Activity – Locate the word "Default" in the data below, then copy every line that holds it.

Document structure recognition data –

##########

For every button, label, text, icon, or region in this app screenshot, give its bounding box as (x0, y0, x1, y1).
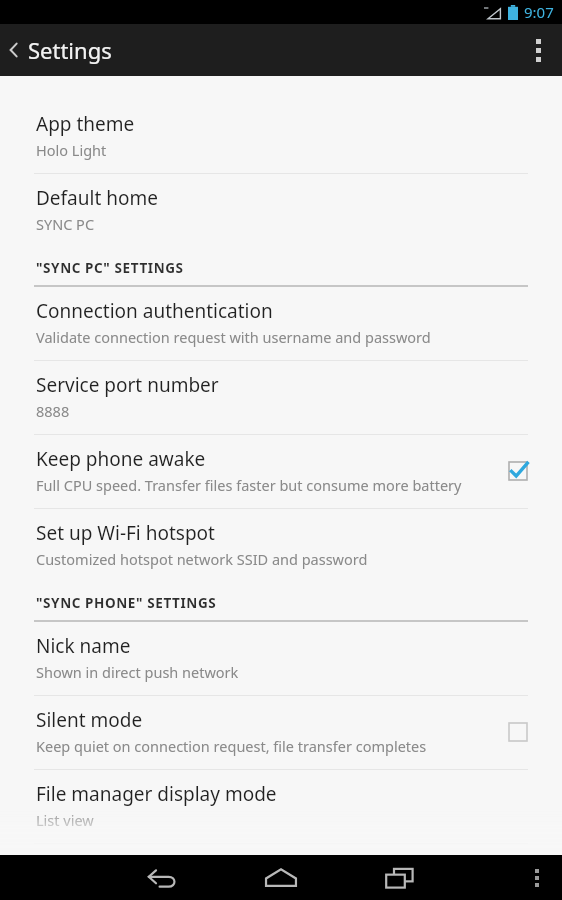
button[interactable]: Keep phone awake (0, 435, 562, 508)
staticText: Validate connection request with usernam… (36, 327, 431, 347)
button[interactable]: Service port number (0, 361, 562, 434)
button[interactable]: File manager display mode (0, 770, 562, 843)
staticText: Shown in direct push network (36, 662, 239, 682)
button[interactable]: App theme (0, 100, 562, 173)
button[interactable]: Settings (0, 24, 124, 76)
staticText: Connection authentication (36, 298, 273, 324)
button[interactable]: Recent apps (355, 855, 445, 900)
staticText: Holo Light (36, 140, 107, 160)
button[interactable]: Back (117, 855, 207, 900)
staticText: 8888 (36, 401, 70, 421)
button[interactable]: Set up Wi-Fi hotspot (0, 509, 562, 582)
button[interactable]: Unchecked (498, 712, 538, 752)
staticText: Silent mode (36, 707, 143, 733)
button[interactable]: Default home (0, 174, 562, 247)
button[interactable]: More options (514, 24, 562, 76)
staticText: 9:07 (524, 2, 554, 22)
staticText: Set up Wi-Fi hotspot (36, 520, 215, 546)
staticText: Service port number (36, 372, 219, 398)
staticText: Customized hotspot network SSID and pass… (36, 549, 368, 569)
staticText: Keep quiet on connection request, file t… (36, 736, 427, 756)
staticText: Settings (28, 35, 112, 65)
button[interactable]: Checked (498, 451, 538, 491)
button[interactable]: More options (512, 855, 562, 900)
staticText: File manager display mode (36, 781, 277, 807)
button[interactable]: Nick name (0, 622, 562, 695)
staticText: Full CPU speed. Transfer files faster bu… (36, 475, 462, 495)
staticText: Nick name (36, 633, 131, 659)
button[interactable]: Connection authentication (0, 287, 562, 360)
staticText: "SYNC PHONE" SETTINGS (36, 594, 217, 612)
staticText: Default home (36, 185, 158, 211)
staticText: Keep phone awake (36, 446, 206, 472)
staticText: SYNC PC (36, 214, 95, 234)
staticText: App theme (36, 111, 135, 137)
button[interactable]: Silent mode (0, 696, 562, 769)
button[interactable]: Home (236, 855, 326, 900)
staticText: "SYNC PC" SETTINGS (36, 259, 184, 277)
staticText: List view (36, 810, 94, 830)
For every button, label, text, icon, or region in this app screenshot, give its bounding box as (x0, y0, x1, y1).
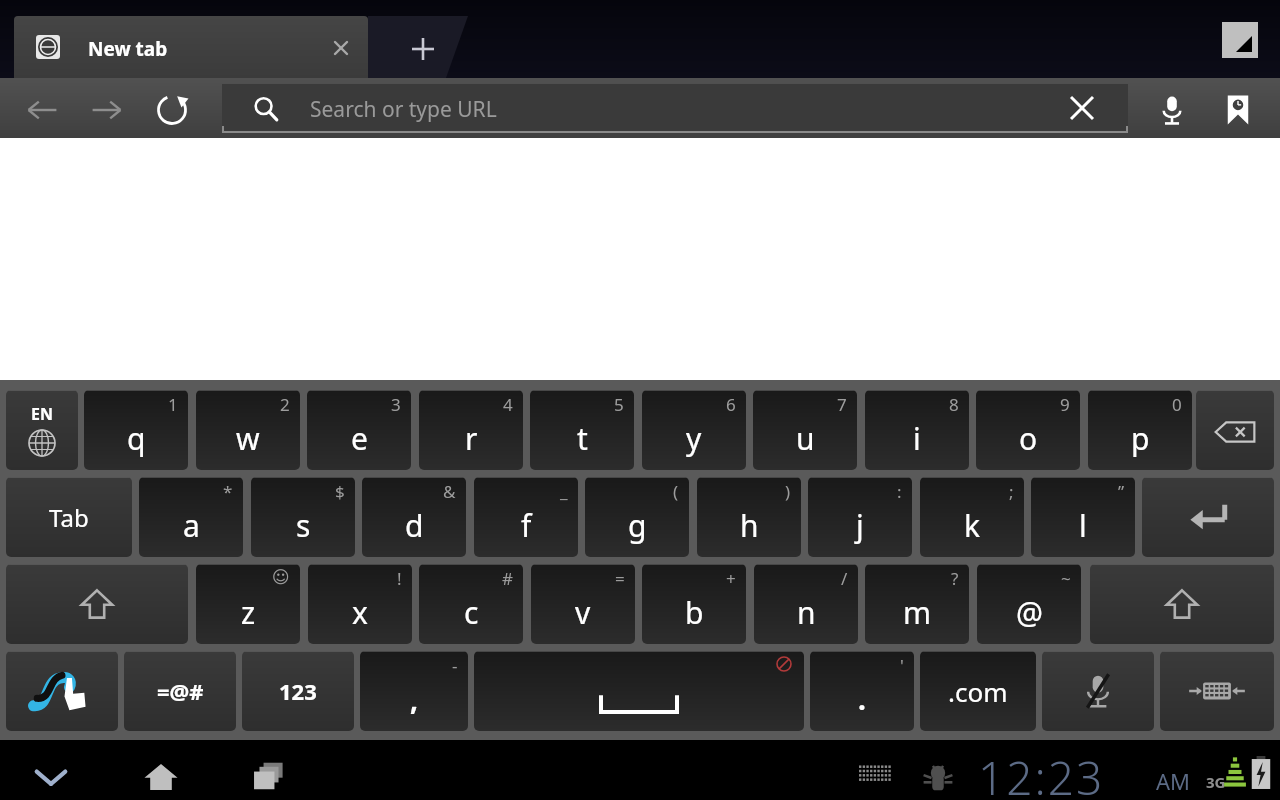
staticText: 123 (279, 676, 317, 706)
button[interactable]: . (810, 651, 914, 731)
staticText: + (726, 567, 736, 590)
staticText: EN (31, 403, 53, 425)
button[interactable]: Search or type URL (222, 84, 1128, 132)
button[interactable]: e (307, 390, 411, 470)
staticText: s (296, 505, 311, 546)
button[interactable]: k (920, 477, 1024, 557)
button[interactable]: v (531, 564, 635, 644)
button[interactable]: m (865, 564, 969, 644)
button[interactable]: Shift (1090, 564, 1274, 644)
staticText: c (464, 592, 479, 633)
staticText: / (841, 567, 848, 590)
staticText: z (241, 592, 256, 633)
staticText: e (351, 418, 368, 459)
staticText: k (964, 505, 981, 546)
staticText: 7 (837, 393, 847, 416)
button[interactable]: New tab (368, 16, 490, 78)
staticText: i (913, 418, 921, 459)
staticText: & (443, 480, 456, 503)
staticText: ! (397, 567, 402, 590)
button[interactable]: Language EN (6, 390, 78, 470)
staticText: a (183, 505, 200, 546)
button[interactable]: Reload (146, 84, 198, 136)
button[interactable]: Enter (1142, 477, 1274, 557)
staticText: w (236, 418, 260, 459)
button[interactable]: New tab (14, 16, 368, 78)
button[interactable]: Clear (1060, 86, 1104, 130)
button[interactable]: p (1088, 390, 1192, 470)
button[interactable]: g (585, 477, 689, 557)
button[interactable]: q (84, 390, 188, 470)
button[interactable]: Forward (81, 84, 133, 136)
button[interactable]: Hide keyboard (1160, 651, 1274, 731)
staticText: v (575, 592, 591, 633)
button[interactable]: Gesture input (6, 651, 118, 731)
staticText: ~ (1061, 567, 1071, 590)
staticText: Search or type URL (310, 95, 497, 124)
staticText: d (405, 505, 424, 546)
button[interactable]: @ (977, 564, 1081, 644)
staticText: 0 (1172, 393, 1182, 416)
button[interactable]: i (865, 390, 969, 470)
button[interactable]: u (753, 390, 857, 470)
staticText: 3G (1206, 772, 1226, 792)
button[interactable]: w (196, 390, 300, 470)
staticText: # (502, 567, 513, 590)
button[interactable]: Symbols (124, 651, 236, 731)
button[interactable]: Recent apps (240, 748, 298, 800)
button[interactable]: a (139, 477, 243, 557)
button[interactable]: .com (920, 651, 1036, 731)
button[interactable]: Close tab (326, 33, 356, 63)
staticText: .com (948, 674, 1008, 709)
button[interactable]: c (419, 564, 523, 644)
button[interactable]: l (1031, 477, 1135, 557)
staticText: - (452, 654, 458, 677)
button[interactable]: Back (16, 84, 68, 136)
button[interactable]: Numbers (242, 651, 354, 731)
button[interactable]: h (697, 477, 801, 557)
button[interactable]: f (474, 477, 578, 557)
button[interactable]: Shift (6, 564, 188, 644)
button[interactable]: Tab (6, 477, 132, 557)
button[interactable]: y (642, 390, 746, 470)
button[interactable]: o (976, 390, 1080, 470)
staticText: 9 (1060, 393, 1070, 416)
button[interactable]: s (251, 477, 355, 557)
staticText: = (615, 567, 625, 590)
staticText: b (685, 592, 704, 633)
staticText: New tab (88, 36, 168, 62)
button[interactable]: , (360, 651, 468, 731)
staticText: l (1079, 505, 1087, 546)
button[interactable]: t (530, 390, 634, 470)
button[interactable]: d (362, 477, 466, 557)
staticText: * (223, 480, 233, 503)
button[interactable]: Resize (1222, 22, 1258, 58)
staticText: . (858, 680, 866, 718)
button[interactable]: Home (132, 748, 190, 800)
button[interactable]: Bookmarks (1212, 84, 1264, 136)
staticText: ☺ (272, 567, 290, 587)
staticText: ; (1009, 480, 1014, 503)
button[interactable]: Delete (1196, 390, 1274, 470)
button[interactable]: j (808, 477, 912, 557)
button[interactable]: z (196, 564, 300, 644)
button[interactable]: Back (22, 748, 80, 800)
staticText: 8 (949, 393, 959, 416)
staticText: 2 (280, 393, 290, 416)
button[interactable]: r (419, 390, 523, 470)
staticText: ( (673, 480, 679, 503)
staticText: $ (335, 480, 345, 503)
button[interactable]: Space (474, 651, 804, 731)
button[interactable]: Voice search (1146, 84, 1198, 136)
staticText: _ (560, 480, 568, 503)
staticText: r (465, 418, 478, 459)
staticText: u (796, 418, 815, 459)
button[interactable]: x (308, 564, 412, 644)
staticText: q (127, 418, 146, 459)
staticText: ? (951, 567, 959, 590)
button[interactable]: b (642, 564, 746, 644)
button[interactable]: Microphone off (1042, 651, 1154, 731)
staticText: 12:23 (978, 746, 1105, 800)
staticText: n (797, 592, 816, 633)
button[interactable]: n (754, 564, 858, 644)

##########

The answer –
button[interactable]: Default home (0, 174, 562, 247)
staticText: Default home (36, 185, 158, 211)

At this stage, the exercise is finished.